Sliced-Wasserstein Distance-based Data Selection
This work addresses data selection for anomaly detection in critical decision-making pipelines, but it appears incremental as it builds on existing sliced-Wasserstein distance techniques with new approximations and applications.
The paper tackles the problem of training data selection for anomaly detection by proposing an unsupervised method based on sliced-Wasserstein distance, which offers conservative selection and optimal transport interpretation for critical sectors like power systems. It introduces two efficient approximations for scalability and benchmarks the method on synthetic and real-world datasets, including a new open-source dataset for localized demand response.

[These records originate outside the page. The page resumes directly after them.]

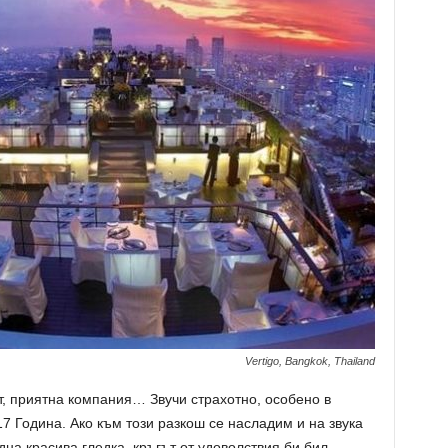
Vertigo, Bangkok, Thailand
т, приятна компания… Звучи страхотно, особено в
 Година. Ако към този разкош се насладим и на звука
на красива гледка, кръгът от удоволствия би бил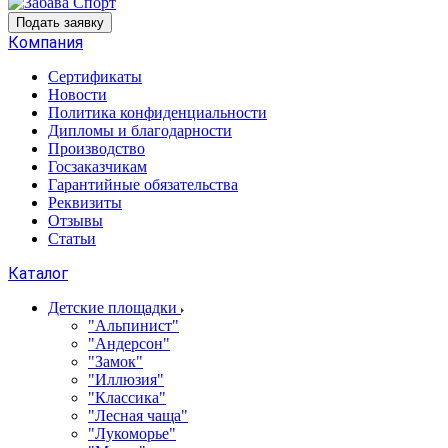
Подать заявку
Компания
Сертификаты
Новости
Политика конфиденциальности
Дипломы и благодарности
Производство
Госзаказчикам
Гарантийные обязательства
Реквизиты
Отзывы
Статьи
Каталог
Детские площадки
"Альпинист"
"Андерсон"
"Замок"
"Иллюзия"
"Классика"
"Лесная чаща"
"Лукоморье"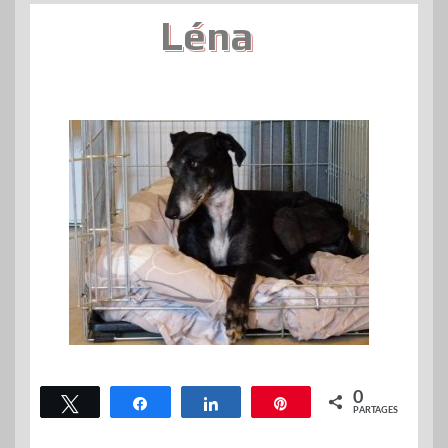
Léna
0
Tweetez
Partagez
Partagez
Épingle
PARTAGES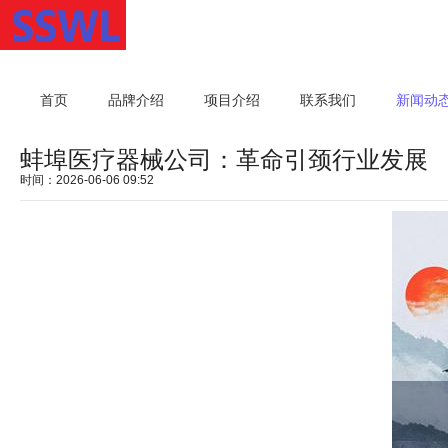
首页
品牌介绍
项目介绍
联系我们
新闻动
蚌埠医疗器械公司：革命引颈行业发展
时间：2026-06-06 09:52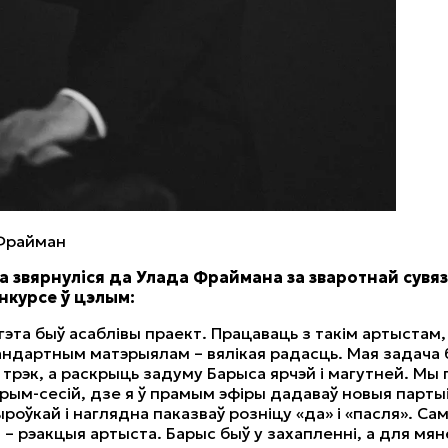
Фрайман
а звярнуліся да Улада Фраймана за зваротнай сувя
нкурсе ў цэлым:
эта быў асаблівы праект. Працаваць з такім артыстам, 
андартным матэрыялам – вялікая радасць. Мая задача 
 трэк, а раскрыць задуму Барыса ярчэй і магутней. Мы 
трым-сесій, дзе я ў прамым эфіры дадаваў новыя парты
роўкай і наглядна паказваў розніцу «да» і «пасля». Са
 – рэакцыя артыста. Барыс быў у захапленні, а для мян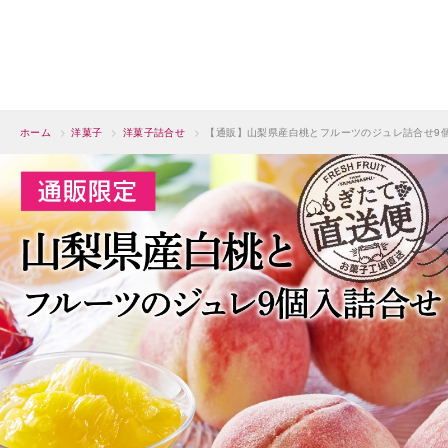
ホーム
>
洋菓子
>
洋菓子詰合せ
>
【通販】山梨県産白桃とフルーツのジュレ詰合せ9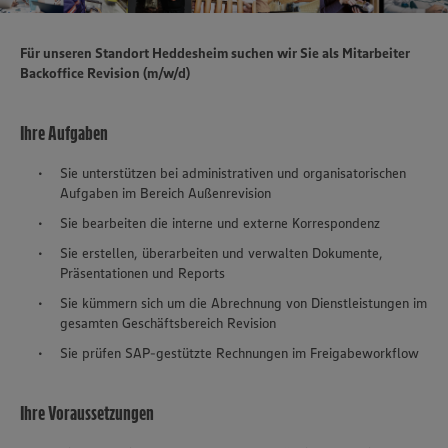
Für unseren Standort Heddesheim suchen wir Sie als Mitarbeiter
Backoffice Revision (m/w/d)
Ihre Aufgaben
Sie unterstützen bei administrativen und organisatorischen
Aufgaben im Bereich Außenrevision
Sie bearbeiten die interne und externe Korrespondenz
Sie erstellen, überarbeiten und verwalten Dokumente,
Präsentationen und Reports
Sie kümmern sich um die Abrechnung von Dienstleistungen im
gesamten Geschäftsbereich Revision
Sie prüfen SAP-gestützte Rechnungen im Freigabeworkflow
Ihre Voraussetzungen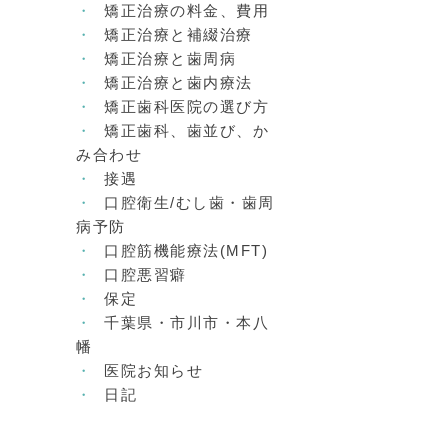
矯正治療の料金、費用
矯正治療と補綴治療
矯正治療と歯周病
矯正治療と歯内療法
矯正歯科医院の選び方
矯正歯科、歯並び、か
み合わせ
接遇
口腔衛生/むし歯・歯周
病予防
口腔筋機能療法(MFT)
口腔悪習癖
保定
千葉県・市川市・本八
幡
医院お知らせ
日記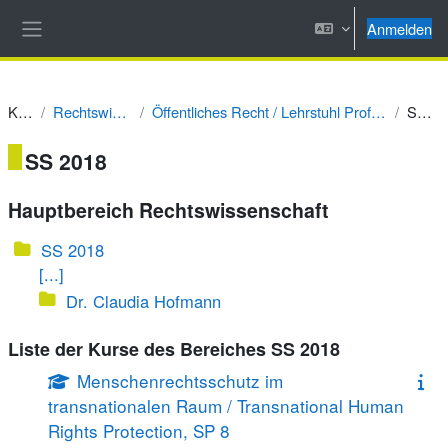
Zum Hauptinhalt
Anmelden
Website-Übersicht
Kurse
Rechtswissenschaft
Öffentliches Recht / Lehrstuhl Prof. Dr. Alexander Graser
SS 2018
SS 2018
Hauptbereich Rechtswissenschaft
SS 2018
[...]
Dr. Claudia Hofmann
Liste der Kurse des Bereiches SS 2018
Menschenrechtsschutz im
transnationalen Raum / Transnational Human
Rights Protection, SP 8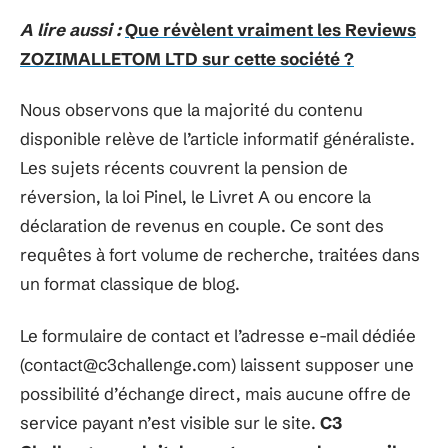
A lire aussi :
Que révèlent vraiment les Reviews
ZOZIMALLETOM LTD sur cette société ?
Nous observons que la majorité du contenu
disponible relève de l’article informatif généraliste.
Les sujets récents couvrent la pension de
réversion, la loi Pinel, le Livret A ou encore la
déclaration de revenus en couple. Ce sont des
requêtes à fort volume de recherche, traitées dans
un format classique de blog.
Le formulaire de contact et l’adresse e-mail dédiée
(
contact@c3challenge.com
) laissent supposer une
possibilité d’échange direct, mais aucune offre de
service payant n’est visible sur le site.
C3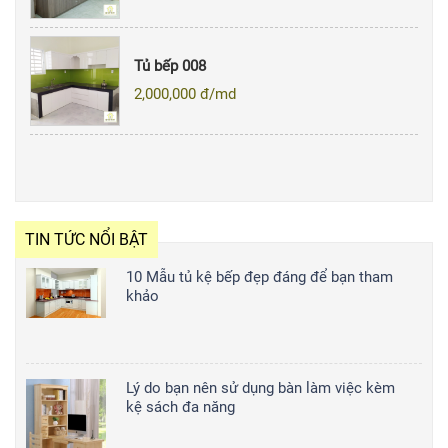
Tủ bếp 008
2,000,000
đ/md
TIN TỨC NỔI BẬT
10 Mẫu tủ kệ bếp đẹp đáng để bạn tham
khảo
Lý do bạn nên sử dụng bàn làm việc kèm
kệ sách đa năng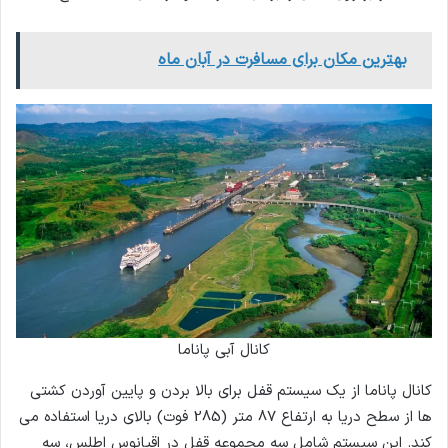
بهترین مکان برای مسافرت در آبان ماه
کانال آبی پاناما
کانال پاناما از یک سیستم قفل برای بالا بردن و پایین آوردن کشتی
ها از سطح دریا به ارتفاع 87 متر (285 فوت) بالای دریا استفاده می
کند. این سیستم شامل سه مجموعه قفل در اقیانوس اطلس، سه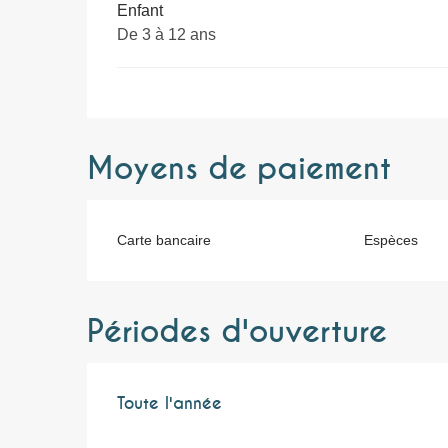
Enfant
De 3 à 12 ans
Moyens de paiement
Carte bancaire
Espèces
Périodes d'ouverture
Toute l'année
Toute l'année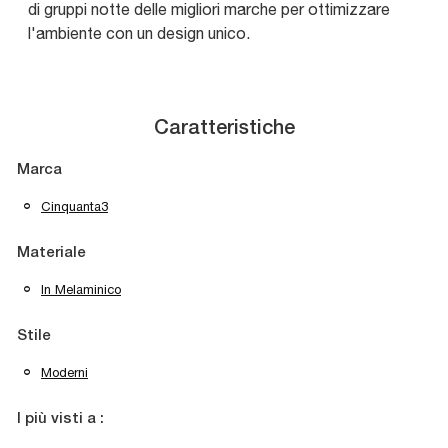
di gruppi notte delle migliori marche per ottimizzare
l'ambiente con un design unico.
Caratteristiche
Marca
Cinquanta3
Materiale
In Melaminico
Stile
Moderni
I più visti a :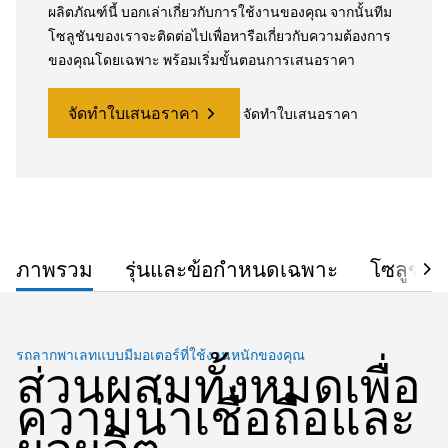
ผลิตภัณฑ์นี้ บอกเล่าเกี่ยวกับการใช้งานของคุณ จากนั้นทีม
โซลูชันของเราจะติดต่อไปเพื่อหารือเกี่ยวกับความต้องการ
ของคุณโดยเฉพาะ พร้อมเริ่มขั้นตอนการเสนอราคา
จัดทำใบเสนอราคา
จัดทำใบเสนอราคา
ภาพรวม
รุ่นและข้อกำหนดเฉพาะ
โซลูชัน
รถลากพาเลทแบบมีมอเตอร์ที่ใช้งานหนักของคุณ
ส่วนผสมทั้งหมดเพื่อ
ความน่าเชื่อถือและ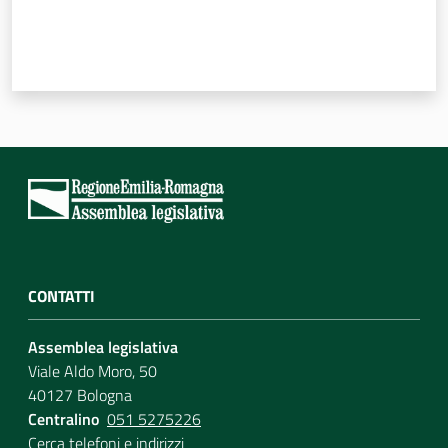
CONTATTI
Assemblea legislativa
Viale Aldo Moro, 50
40127 Bologna
Centralino
051 5275226
Cerca telefoni e indirizzi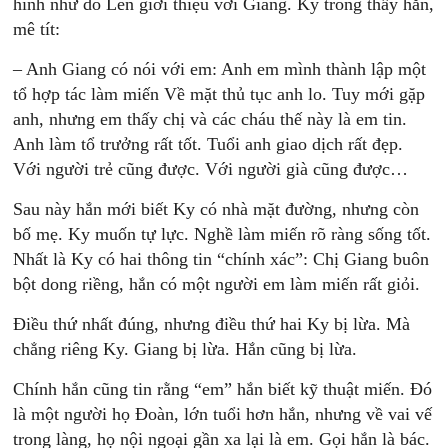
hình như do Len giới thiệu với Giang. Ky trông thấy hắn,
mê tít:
– Anh Giang có nói với em: Anh em mình thành lập một
tổ hợp tác làm miến Về mặt thủ tục anh lo. Tuy mới gặp
anh, nhưng em thấy chị và các cháu thế này là em tin.
Anh làm tổ trưởng rất tốt. Tuổi anh giao dịch rất đẹp.
Với người trẻ cũng được. Với người già cũng được…
Sau này hắn mới biết Ky có nhà mặt đường, nhưng còn
bố mẹ. Ky muốn tự lực. Nghề làm miến rõ ràng sống tốt.
Nhất là Ky có hai thông tin “chính xác”: Chị Giang buôn
bột dong riềng, hắn có một người em làm miến rất giỏi.
Điều thứ nhất đúng, nhưng điều thứ hai Ky bị lừa. Mà
chẳng riêng Ky. Giang bị lừa. Hắn cũng bị lừa.
Chính hắn cũng tin rằng “em” hắn biết kỹ thuật miến. Đó
là một người họ Đoàn, lớn tuổi hơn hắn, nhưng về vai vế
trong làng, họ nội ngoại gần xa lại là em. Gọi hắn là bác.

We propose a new unsupervised anomaly detection method based on the sliced-Wasserstein distance for training data selection in machine learning approaches. Our filtering technique is interesting for decision-making pipelines deploying machine learning models in critical sectors, e.g., power systems, as it offers a conservative data selection and an optimal transport interpretation. To ensure the scalability of our method, we provide two efficient approximations. The first approximation processes reduced-cardinality representations of the datasets concurrently. The second makes use of a computationally light Euclidian distance approximation. Additionally, we open the first dataset showcasing localized critical peak rebate demand response in a northern climate. We present the filtering patterns of our method on synthetic datasets and numerically benchmark our method for training data selection. Finally, we employ our method as part of a first forecasting benchmark for our open-source dataset.